Consistent with previous results (14), the results here from F₁ and F₂ screens of H. armigera collected from the field during 2009 and 2010 show a significantly higher Cry1Ac resistance allele frequency in populations from northern China, where Bt cotton has been planted intensively, than in populations from two areas of northwestern China, where Bt cotton has not been planted intensively. Baseline data show that susceptibility to Cry1Ac was not lower in northern China than in northwestern China before Bt cotton was commercialized (38), which implies that exposure to Bt cotton in northern China selected for decreased susceptibility to Cry1Ac. In addition, populations in northern China were not resistant to a different Bt toxin, Cry2Ab, which supports the conclusion that resistance to Cry1Ac in northern China represents a specific response to Bt cotton producing that toxin (14).
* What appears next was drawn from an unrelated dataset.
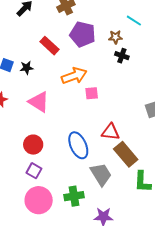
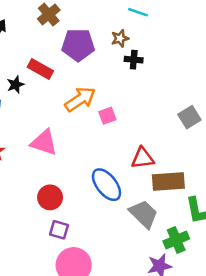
black star: (27, 68) -> (15, 85), moved
brown rectangle: (126, 154) -> (168, 181), turned -40
green cross: (74, 196) -> (176, 240), moved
Although H. armigera migrates over long distances (37, 39), any gene flow occurring between northern and northwestern China has not been sufficient to eliminate differences in resistance to Cry1Ac between the two regions.

Despite significant decreases in susceptibility to Cry1Ac in field populations of H. armigera from northern China reported here and previously (14), no field control failures have been reported. Two factors that could be reducing the negative impact of field-evolved resistance of H. armigera to Cry1Ac in northern China are the reduction in this pest’s population density from 1992 to 2006 (24) and the continued application of more than 10 insecticide sprays per season on cotton (14, 40). Moreover, even the most resistant population examined in 2010 (Anyang) had only 2.6% survival at the diagnostic concentration of Cry1Ac (14). One factor delaying resistance in northern China may be the high percentage of host plants consisting of crops other than cotton that do not produce Bt toxins and thus may act as refuges for H. armigera (37).

For the many crop-pest combinations not examined here, additional work is needed to test the correspondence between the genetic basis of laboratory-selected resistance and field-selected resistance to Bt crops. The genes conferring field-evolved resistance to Bt crops have not been reported in other cases, but data are available on the dominance of such resistance for two other pests. Storer et al. (11) reported almost completely recessive resistance of Spodoptera frugiperda to Cry1F in Bt corn (h = 0.07–0.14) and Downes et al. (10, 41) found recessive “incipient” resistance of Helicoverpa punctigera to Cry2Ab in Bt cotton (h = 0.01). In both of these cases, laboratory-selected resistant strains have not been available for comparison. For P. gossypiella, field populations in the United States have remained susceptible to Bt cotton (42), but it will be intriguing to compare the genetic basis of laboratory-selected resistance with field-selected resistance of populations from India and China (12, 15).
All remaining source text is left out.